I’m proud of Canada and the reputation that we have around the world, and although not unflawed, we can certainly be proud of: our Canadian forces returning from Afghanistan; our astronauts and space technology; our Olympic athletes, who we can cheer on next month in London; nations builders such as Sir John A. Macdonald, Mackenzie King; and others national heroes like Terry Fox and George P. Vanier.

Vanier was a young lawyer who joined the 22nd Regiment, known as the Van Doos, at its creation in early 1915, and served overseas with great courage, winning a Military Cross and the Distinguished Service Order, until he was shot through the chest and wounded in both legs, and his right leg had to be amputated.

Few Canadians outside the army and department of external affairs knew much of Vanier until John Diefenbaker named him governor general in 1959, when he was 71, the second Canadian and first French-Canadian to take that post.

Journalist Claude Ryan said of him: “He set his sights on the goal of giving to Canadian public life a sort of supplement for its soul, an infusion of high patriotism, even of pure and simple spirituality.”

We need more leaders like that today, and fewer ones who are intimidated by political pressure, political correctness and forces that want to save everything but human integrity and authentic spirituality.

But it’s not that Canada’s roots are as a godless nation.

Founding Native peoples and other indigenous Canadians had deep spiritual beliefs and convictions.

Early immigrants from France and England brought their Roman Catholic and Protestant faiths that became an integral part of the earliest settlements.

Brian Stiller points out, “You really can’t understand Canada until you understand the central role the Christian faith had in the founding and shaping of Canada ...”

But, of course, that’s not to say that we always acted in a Christian way.

There are many stories of atrocities: our unjust treatment of aboriginals; the way we exploited Chinese immigrants in building our national railway; the imprisonment of Japanese Canadians during the Second World War.

A far cry from Christian principles, but our framework was still very much Christian.

And that Christian faith became intertwined in the foundations of our nation and government.

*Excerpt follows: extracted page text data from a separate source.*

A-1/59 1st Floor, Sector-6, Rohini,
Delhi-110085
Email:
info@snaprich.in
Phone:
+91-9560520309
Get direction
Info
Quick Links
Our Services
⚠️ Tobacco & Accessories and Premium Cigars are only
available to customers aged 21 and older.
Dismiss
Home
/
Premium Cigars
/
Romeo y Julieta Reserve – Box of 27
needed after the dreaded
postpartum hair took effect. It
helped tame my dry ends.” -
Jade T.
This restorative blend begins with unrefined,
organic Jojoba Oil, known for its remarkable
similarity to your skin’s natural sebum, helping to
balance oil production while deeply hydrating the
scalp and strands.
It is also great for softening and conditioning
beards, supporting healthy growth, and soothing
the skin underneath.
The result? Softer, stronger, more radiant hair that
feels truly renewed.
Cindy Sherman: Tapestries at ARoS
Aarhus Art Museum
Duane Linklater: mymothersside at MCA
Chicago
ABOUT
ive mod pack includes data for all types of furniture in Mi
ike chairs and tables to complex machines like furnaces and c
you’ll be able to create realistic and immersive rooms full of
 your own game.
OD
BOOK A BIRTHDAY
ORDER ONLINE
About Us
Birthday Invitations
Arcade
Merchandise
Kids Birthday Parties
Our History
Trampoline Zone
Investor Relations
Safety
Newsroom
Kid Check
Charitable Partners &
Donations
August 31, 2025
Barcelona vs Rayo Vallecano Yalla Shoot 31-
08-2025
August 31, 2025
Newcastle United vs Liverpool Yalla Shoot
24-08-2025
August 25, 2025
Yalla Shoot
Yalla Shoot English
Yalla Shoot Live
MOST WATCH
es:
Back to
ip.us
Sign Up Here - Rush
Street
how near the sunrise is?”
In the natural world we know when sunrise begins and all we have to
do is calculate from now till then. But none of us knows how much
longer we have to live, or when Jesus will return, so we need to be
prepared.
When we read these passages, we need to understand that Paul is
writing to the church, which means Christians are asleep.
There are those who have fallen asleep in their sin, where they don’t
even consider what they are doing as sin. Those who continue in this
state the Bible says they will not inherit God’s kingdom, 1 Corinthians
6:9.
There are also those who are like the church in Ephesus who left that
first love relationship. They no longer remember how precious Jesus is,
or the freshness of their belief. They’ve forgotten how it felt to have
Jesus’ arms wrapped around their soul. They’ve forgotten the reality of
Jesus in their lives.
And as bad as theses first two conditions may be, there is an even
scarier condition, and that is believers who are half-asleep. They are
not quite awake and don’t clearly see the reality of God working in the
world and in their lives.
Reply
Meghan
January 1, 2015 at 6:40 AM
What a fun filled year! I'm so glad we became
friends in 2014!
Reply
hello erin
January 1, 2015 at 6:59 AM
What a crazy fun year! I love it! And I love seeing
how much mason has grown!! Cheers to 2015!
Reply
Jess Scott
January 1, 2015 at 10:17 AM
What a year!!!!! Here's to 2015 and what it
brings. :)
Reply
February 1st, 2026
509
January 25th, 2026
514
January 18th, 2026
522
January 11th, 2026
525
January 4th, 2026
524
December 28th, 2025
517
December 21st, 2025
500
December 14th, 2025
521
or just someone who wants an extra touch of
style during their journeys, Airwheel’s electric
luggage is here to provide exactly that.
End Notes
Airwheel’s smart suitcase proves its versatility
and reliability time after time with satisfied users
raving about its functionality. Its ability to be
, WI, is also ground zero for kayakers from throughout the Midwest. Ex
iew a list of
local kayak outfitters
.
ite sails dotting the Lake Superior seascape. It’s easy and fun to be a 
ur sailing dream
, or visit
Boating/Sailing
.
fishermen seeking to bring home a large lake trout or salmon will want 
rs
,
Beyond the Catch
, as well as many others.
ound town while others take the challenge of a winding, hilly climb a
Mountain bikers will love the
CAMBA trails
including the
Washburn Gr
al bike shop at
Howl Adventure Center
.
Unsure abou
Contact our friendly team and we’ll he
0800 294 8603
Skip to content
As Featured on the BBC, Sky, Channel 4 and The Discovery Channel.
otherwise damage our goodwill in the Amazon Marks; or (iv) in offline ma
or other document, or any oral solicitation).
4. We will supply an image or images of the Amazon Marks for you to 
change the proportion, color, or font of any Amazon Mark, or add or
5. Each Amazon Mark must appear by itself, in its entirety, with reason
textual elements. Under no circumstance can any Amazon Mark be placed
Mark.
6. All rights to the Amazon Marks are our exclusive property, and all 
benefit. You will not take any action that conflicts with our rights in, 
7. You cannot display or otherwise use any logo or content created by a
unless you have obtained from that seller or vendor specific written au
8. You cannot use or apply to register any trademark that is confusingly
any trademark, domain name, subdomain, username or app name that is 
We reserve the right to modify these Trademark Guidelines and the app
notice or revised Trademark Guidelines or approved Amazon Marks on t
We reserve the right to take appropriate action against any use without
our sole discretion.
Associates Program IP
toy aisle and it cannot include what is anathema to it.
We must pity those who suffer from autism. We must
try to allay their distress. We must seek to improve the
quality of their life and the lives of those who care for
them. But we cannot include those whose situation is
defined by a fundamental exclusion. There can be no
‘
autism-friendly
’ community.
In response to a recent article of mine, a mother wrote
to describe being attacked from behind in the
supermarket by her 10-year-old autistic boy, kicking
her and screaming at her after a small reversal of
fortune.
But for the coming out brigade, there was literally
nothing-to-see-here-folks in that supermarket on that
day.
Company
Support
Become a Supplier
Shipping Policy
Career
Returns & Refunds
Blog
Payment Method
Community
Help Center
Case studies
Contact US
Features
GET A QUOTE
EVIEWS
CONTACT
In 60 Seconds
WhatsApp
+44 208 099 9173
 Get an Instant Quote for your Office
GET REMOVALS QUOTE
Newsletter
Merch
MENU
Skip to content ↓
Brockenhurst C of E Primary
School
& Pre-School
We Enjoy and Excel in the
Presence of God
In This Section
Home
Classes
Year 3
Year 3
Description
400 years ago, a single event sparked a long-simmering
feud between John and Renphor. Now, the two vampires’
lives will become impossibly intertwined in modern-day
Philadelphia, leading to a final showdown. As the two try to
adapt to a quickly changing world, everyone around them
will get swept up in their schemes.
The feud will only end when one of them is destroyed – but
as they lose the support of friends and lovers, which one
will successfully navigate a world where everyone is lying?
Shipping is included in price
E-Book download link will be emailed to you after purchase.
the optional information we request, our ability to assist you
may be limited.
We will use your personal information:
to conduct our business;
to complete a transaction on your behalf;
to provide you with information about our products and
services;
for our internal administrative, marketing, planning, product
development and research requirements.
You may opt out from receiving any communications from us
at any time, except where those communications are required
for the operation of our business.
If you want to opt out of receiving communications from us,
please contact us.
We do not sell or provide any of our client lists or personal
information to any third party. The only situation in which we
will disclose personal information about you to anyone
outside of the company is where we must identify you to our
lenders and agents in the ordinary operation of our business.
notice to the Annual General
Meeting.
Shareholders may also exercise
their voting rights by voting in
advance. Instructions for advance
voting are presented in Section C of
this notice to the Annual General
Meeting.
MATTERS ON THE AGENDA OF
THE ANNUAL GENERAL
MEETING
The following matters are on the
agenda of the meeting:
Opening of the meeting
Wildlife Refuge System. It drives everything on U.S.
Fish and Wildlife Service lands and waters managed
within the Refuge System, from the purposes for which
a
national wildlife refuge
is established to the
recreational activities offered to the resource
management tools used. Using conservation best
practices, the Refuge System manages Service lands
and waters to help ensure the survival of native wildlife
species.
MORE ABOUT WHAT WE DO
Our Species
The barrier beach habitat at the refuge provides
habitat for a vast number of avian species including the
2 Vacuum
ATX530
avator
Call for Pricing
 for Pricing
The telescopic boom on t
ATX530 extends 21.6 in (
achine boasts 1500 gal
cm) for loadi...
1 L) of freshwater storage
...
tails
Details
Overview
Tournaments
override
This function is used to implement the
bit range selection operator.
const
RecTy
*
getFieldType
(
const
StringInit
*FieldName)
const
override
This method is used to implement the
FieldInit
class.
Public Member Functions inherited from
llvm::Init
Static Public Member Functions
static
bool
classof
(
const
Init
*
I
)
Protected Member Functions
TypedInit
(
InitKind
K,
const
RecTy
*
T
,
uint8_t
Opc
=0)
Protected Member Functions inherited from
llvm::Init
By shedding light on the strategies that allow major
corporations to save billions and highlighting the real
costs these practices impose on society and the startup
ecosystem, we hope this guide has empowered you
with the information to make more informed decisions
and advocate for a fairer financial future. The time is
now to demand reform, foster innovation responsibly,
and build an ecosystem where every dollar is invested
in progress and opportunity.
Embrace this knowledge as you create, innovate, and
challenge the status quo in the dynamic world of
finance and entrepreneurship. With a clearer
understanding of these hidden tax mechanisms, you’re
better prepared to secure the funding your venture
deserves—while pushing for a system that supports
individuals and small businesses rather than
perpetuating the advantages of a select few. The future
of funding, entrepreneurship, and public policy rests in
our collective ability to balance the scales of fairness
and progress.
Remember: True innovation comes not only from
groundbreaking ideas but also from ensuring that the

The Canadian Charter explicitly states that “Canada is founded upon the principles that recognize the supremacy of God and the rule of law.”

Sir Samuel Leonard Tilley, Premier of New Brunswick, one of the founding Fathers’ of Confederation, was a God-fearing man. He woke up on the day that they were to decide the name of this new confederation and read from Psalms 72. Verse 8 leaped off the page at him. “He shall have dominion also from sea to sea, and from the river unto the ends of the earth.”

So Tilley suggested that the new confederation be called the “Dominion of Canada,” and it was so named on July 1st, 1867.

The word dominion has been removed from our national identity for a while now. But the inspired association with Psalms 72:8 is our spiritual heritage.

Remember that this Canada Day.

Les Warriner is pastor at Living Way Foursquare Church.